┌─ Available records

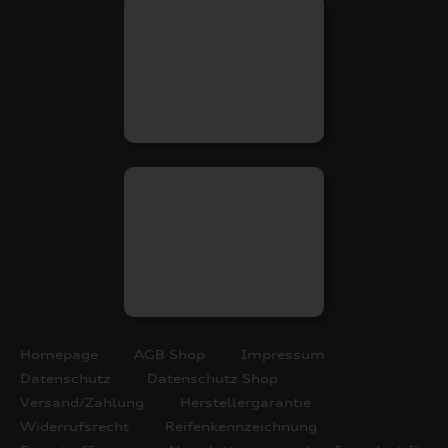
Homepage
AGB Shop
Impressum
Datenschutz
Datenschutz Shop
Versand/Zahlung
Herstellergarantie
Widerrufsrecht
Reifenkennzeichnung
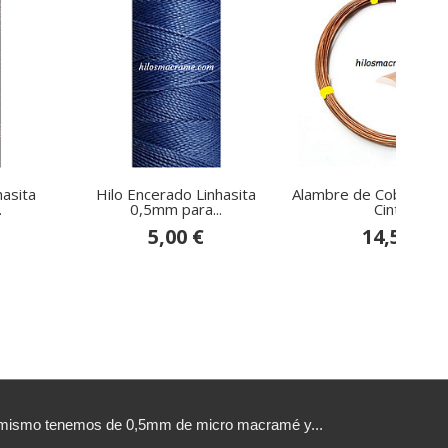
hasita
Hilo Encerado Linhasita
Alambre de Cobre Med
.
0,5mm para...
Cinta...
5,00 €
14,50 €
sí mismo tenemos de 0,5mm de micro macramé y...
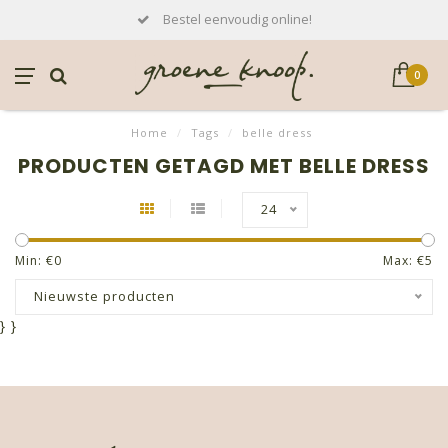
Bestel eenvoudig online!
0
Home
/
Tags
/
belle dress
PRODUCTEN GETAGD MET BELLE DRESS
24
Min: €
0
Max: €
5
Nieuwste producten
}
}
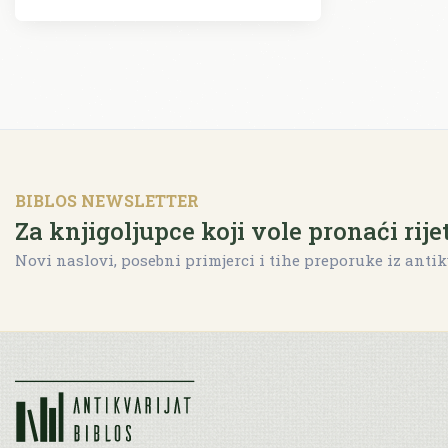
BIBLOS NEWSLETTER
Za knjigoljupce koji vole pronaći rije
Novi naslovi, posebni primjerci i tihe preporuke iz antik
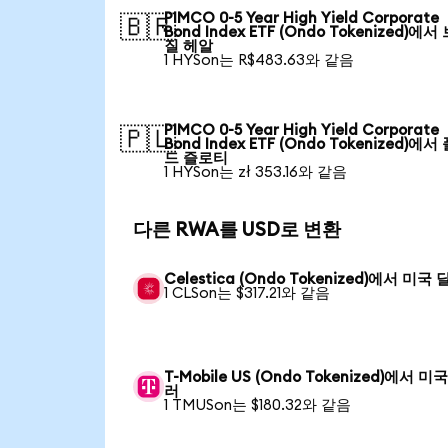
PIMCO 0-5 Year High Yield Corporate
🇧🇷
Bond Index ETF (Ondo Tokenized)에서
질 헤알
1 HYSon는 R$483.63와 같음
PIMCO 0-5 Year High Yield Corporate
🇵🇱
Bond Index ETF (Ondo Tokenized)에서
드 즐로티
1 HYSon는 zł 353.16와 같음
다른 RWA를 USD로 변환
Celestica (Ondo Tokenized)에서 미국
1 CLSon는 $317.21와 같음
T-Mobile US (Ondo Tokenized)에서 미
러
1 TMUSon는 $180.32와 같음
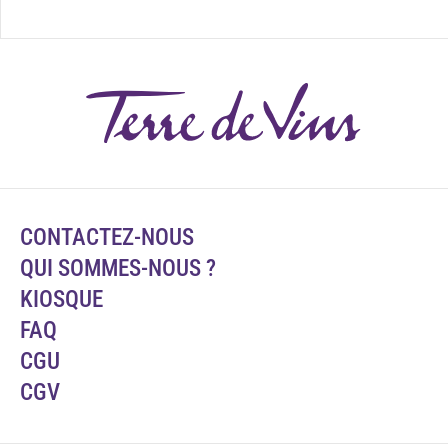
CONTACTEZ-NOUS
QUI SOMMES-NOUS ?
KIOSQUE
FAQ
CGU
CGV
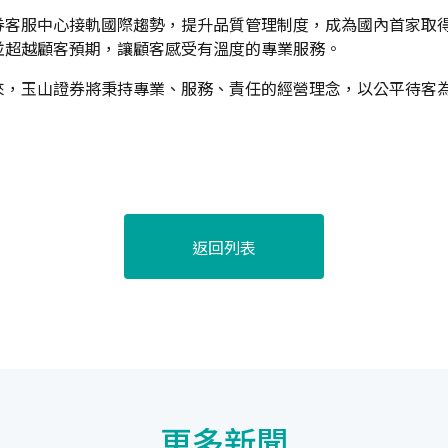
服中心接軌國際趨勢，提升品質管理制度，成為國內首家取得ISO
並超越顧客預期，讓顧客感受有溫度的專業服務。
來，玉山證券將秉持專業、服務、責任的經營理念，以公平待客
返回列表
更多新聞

└─

### Work required
Type the lines above out again exactly as they appear, skipping every picture.

### Written response
Homepage
AGB Shop
Impressum
Datenschutz
Datenschutz Shop
Versand/Zahlung
Herstellergarantie
Widerrufsrecht
Reifenkennzeichnung
hasita
Hilo Encerado Linhasita
Alambre de Cobre Med
.
0,5mm para...
Cinta...
5,00 €
14,50 €
sí mismo tenemos de 0,5mm de micro macramé y...
Bestel eenvoudig online!
0
Home
/
Tags
/
belle dress
PRODUCTEN GETAGD MET BELLE DRESS
24
Min: €
0
Max: €
5
Nieuwste producten
}
}
BIBLOS NEWSLETTER
Za knjigoljupce koji vole pronaći rije
Novi naslovi, posebni primjerci i tihe preporuke iz antik
PIMCO 0-5 Year High Yield Corporate
🇧🇷
Bond Index ETF (Ondo Tokenized)에서
질 헤알
1 HYSon는 R$483.63와 같음
PIMCO 0-5 Year High Yield Corporate
🇵🇱
Bond Index ETF (Ondo Tokenized)에서
드 즐로티
1 HYSon는 zł 353.16와 같음
다른 RWA를 USD로 변환
Celestica (Ondo Tokenized)에서 미국
1 CLSon는 $317.21와 같음
T-Mobile US (Ondo Tokenized)에서 미
러
1 TMUSon는 $180.32와 같음
CONTACTEZ-NOUS
QUI SOMMES-NOUS ?
KIOSQUE
FAQ
CGU
CGV
服中心接軌國際趨勢，提升品質管理制度，成為國內首家取得ISO
並超越顧客預期，讓顧客感受有溫度的專業服務。
來，玉山證券將秉持專業、服務、責任的經營理念，以公平待客
返回列表
更多新聞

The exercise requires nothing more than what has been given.